What the task requires =
Write out the entries exactly, leaving out every picture.

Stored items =
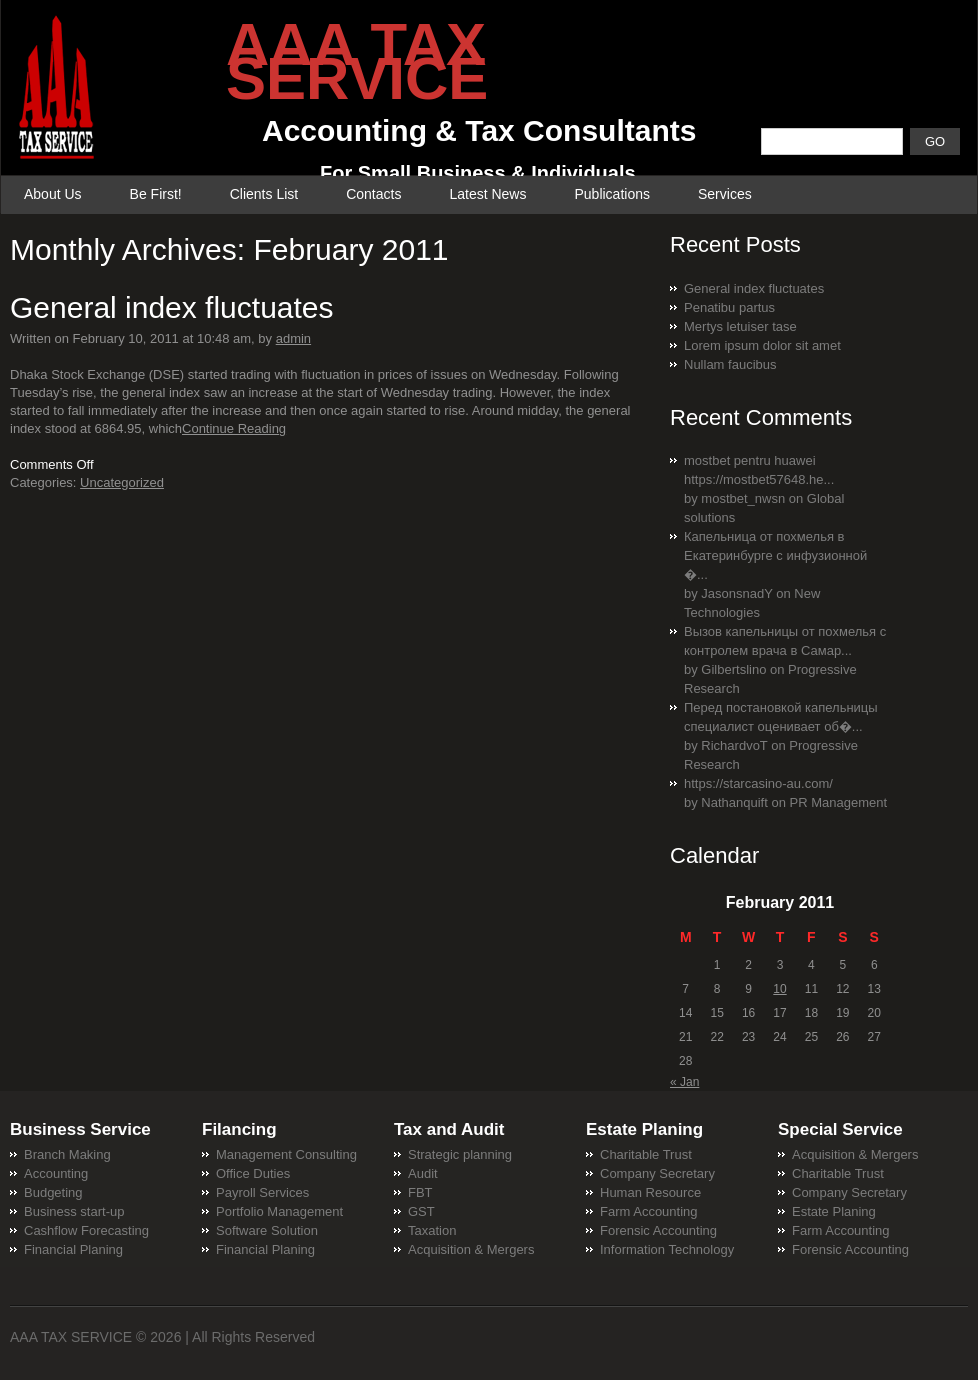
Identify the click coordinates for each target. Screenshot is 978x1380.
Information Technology (667, 1249)
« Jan (684, 1082)
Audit (423, 1173)
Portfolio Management (279, 1211)
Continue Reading (234, 428)
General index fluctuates (172, 307)
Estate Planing (834, 1211)
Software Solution (267, 1230)
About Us (53, 194)
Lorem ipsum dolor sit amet (762, 345)
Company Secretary (657, 1173)
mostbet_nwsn (743, 498)
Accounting (56, 1173)
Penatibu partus (729, 307)
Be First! (156, 194)
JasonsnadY (736, 593)
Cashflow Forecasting (86, 1230)
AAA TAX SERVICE (71, 1337)
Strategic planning (460, 1154)
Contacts (373, 194)
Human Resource (650, 1192)
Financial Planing (73, 1249)
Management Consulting (286, 1154)
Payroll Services (262, 1192)
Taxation (432, 1230)
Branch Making (67, 1154)
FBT (420, 1192)
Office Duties (253, 1173)
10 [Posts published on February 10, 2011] (779, 989)
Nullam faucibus (730, 364)
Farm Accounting (649, 1211)
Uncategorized (122, 482)
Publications (612, 194)
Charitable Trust (646, 1154)
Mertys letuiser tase (740, 326)
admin (293, 338)
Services (725, 194)
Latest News (487, 194)
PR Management (839, 802)
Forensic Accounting (658, 1230)
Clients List (264, 194)
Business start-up (74, 1211)
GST (421, 1211)
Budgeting (53, 1192)
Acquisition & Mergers (471, 1249)
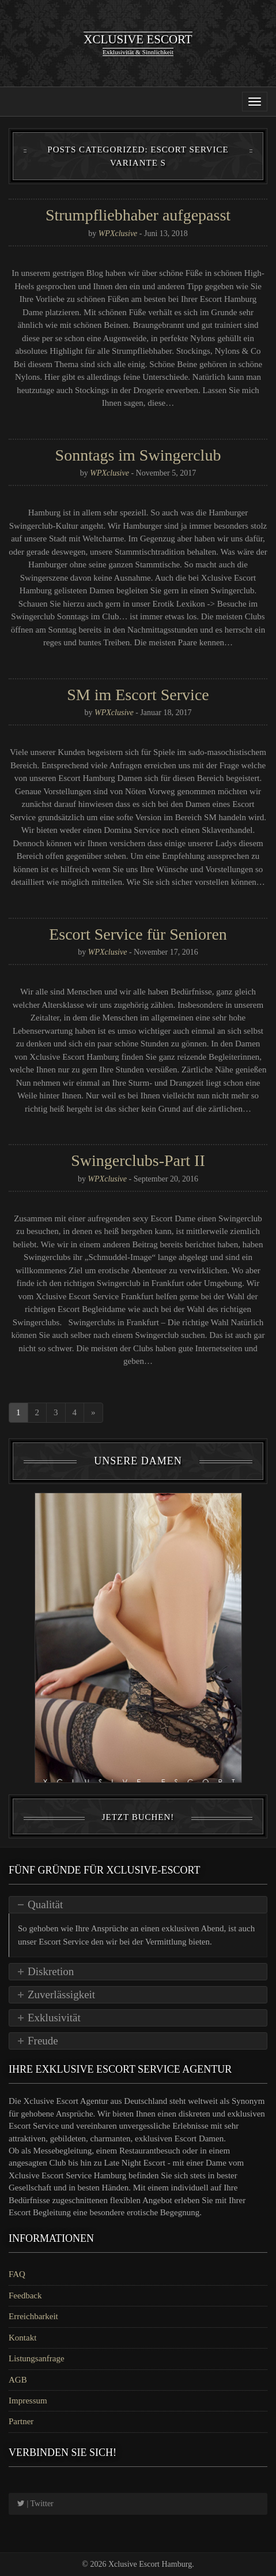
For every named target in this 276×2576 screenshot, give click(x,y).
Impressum (28, 2400)
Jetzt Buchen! (138, 1817)
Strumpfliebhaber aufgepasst (138, 215)
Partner (21, 2421)
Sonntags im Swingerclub (138, 455)
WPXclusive (118, 233)
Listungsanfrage (37, 2358)
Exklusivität (54, 2018)
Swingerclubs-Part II (138, 1160)
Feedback (25, 2295)
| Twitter (35, 2503)
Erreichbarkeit (33, 2316)
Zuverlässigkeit (61, 1994)
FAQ (17, 2274)
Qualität (45, 1904)
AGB (18, 2379)
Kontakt (22, 2337)
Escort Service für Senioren (138, 934)
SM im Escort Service (138, 695)
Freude (43, 2041)
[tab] (138, 1904)
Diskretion (51, 1971)
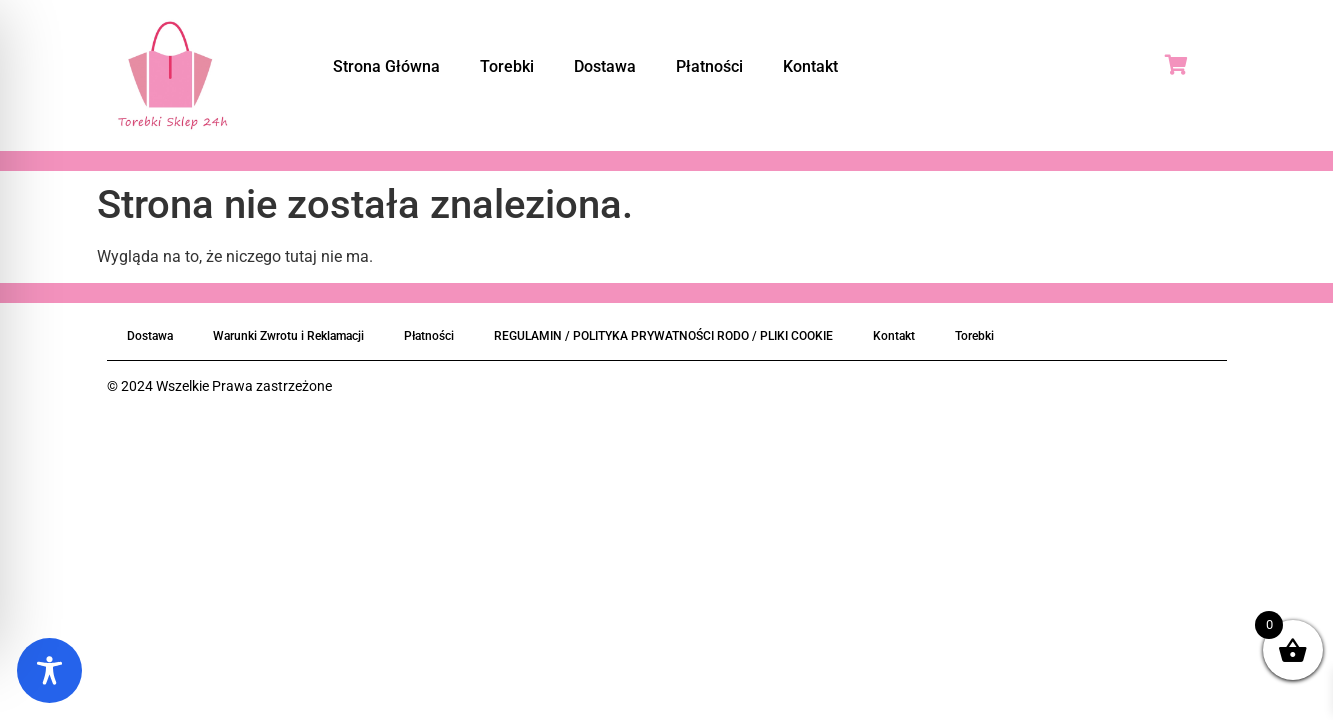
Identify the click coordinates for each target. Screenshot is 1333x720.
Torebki (507, 66)
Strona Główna (386, 66)
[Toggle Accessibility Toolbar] (49, 670)
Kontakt (810, 66)
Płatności (709, 66)
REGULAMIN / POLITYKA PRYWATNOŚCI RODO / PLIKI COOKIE (663, 336)
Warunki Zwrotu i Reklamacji (288, 336)
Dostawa (605, 66)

Task result =
Identify the click coordinates for each target. Screenshot is 978x1380.
Information Technology (667, 1249)
« Jan (684, 1082)
Audit (423, 1173)
Portfolio Management (279, 1211)
Continue Reading (234, 428)
General index fluctuates (172, 307)
Estate Planing (834, 1211)
Software Solution (267, 1230)
About Us (53, 194)
Lorem ipsum dolor sit amet (762, 345)
Company Secretary (657, 1173)
mostbet_nwsn (743, 498)
Accounting (56, 1173)
Penatibu partus (729, 307)
Be First! (156, 194)
JasonsnadY (736, 593)
Cashflow Forecasting (86, 1230)
AAA TAX SERVICE (71, 1337)
Strategic planning (460, 1154)
Contacts (373, 194)
Human Resource (650, 1192)
Financial Planing (73, 1249)
Management Consulting (286, 1154)
Payroll Services (262, 1192)
Taxation (432, 1230)
Branch Making (67, 1154)
FBT (420, 1192)
Office Duties (253, 1173)
10 [Posts published on February 10, 2011] (779, 989)
Nullam faucibus (730, 364)
Farm Accounting (649, 1211)
Uncategorized (122, 482)
Publications (612, 194)
Charitable Trust (646, 1154)
Mertys letuiser tase (740, 326)
admin (293, 338)
Services (725, 194)
Latest News (487, 194)
PR Management (839, 802)
Forensic Accounting (658, 1230)
Clients List (264, 194)
Business start-up (74, 1211)
GST (421, 1211)
Budgeting (53, 1192)
Acquisition & Mergers (471, 1249)
For every named target in this 276×2576 screenshot, give click(x,y).
Impressum (28, 2400)
Jetzt Buchen! (138, 1817)
Strumpfliebhaber aufgepasst (138, 215)
Partner (21, 2421)
Sonntags im Swingerclub (138, 455)
WPXclusive (118, 233)
Listungsanfrage (37, 2358)
Exklusivität (54, 2018)
Swingerclubs-Part II (138, 1160)
Feedback (25, 2295)
| Twitter (35, 2503)
Erreichbarkeit (33, 2316)
Zuverlässigkeit (61, 1994)
FAQ (17, 2274)
Qualität (45, 1904)
AGB (18, 2379)
Kontakt (22, 2337)
Escort Service für Senioren (138, 934)
SM im Escort Service (138, 695)
Freude (43, 2041)
[tab] (138, 1904)
Diskretion (51, 1971)
Identify the click coordinates for each target. Screenshot is 1333x720.
Torebki (507, 66)
Strona Główna (386, 66)
[Toggle Accessibility Toolbar] (49, 670)
Kontakt (810, 66)
Płatności (709, 66)
REGULAMIN / POLITYKA PRYWATNOŚCI RODO / PLIKI COOKIE (663, 336)
Warunki Zwrotu i Reklamacji (288, 336)
Dostawa (605, 66)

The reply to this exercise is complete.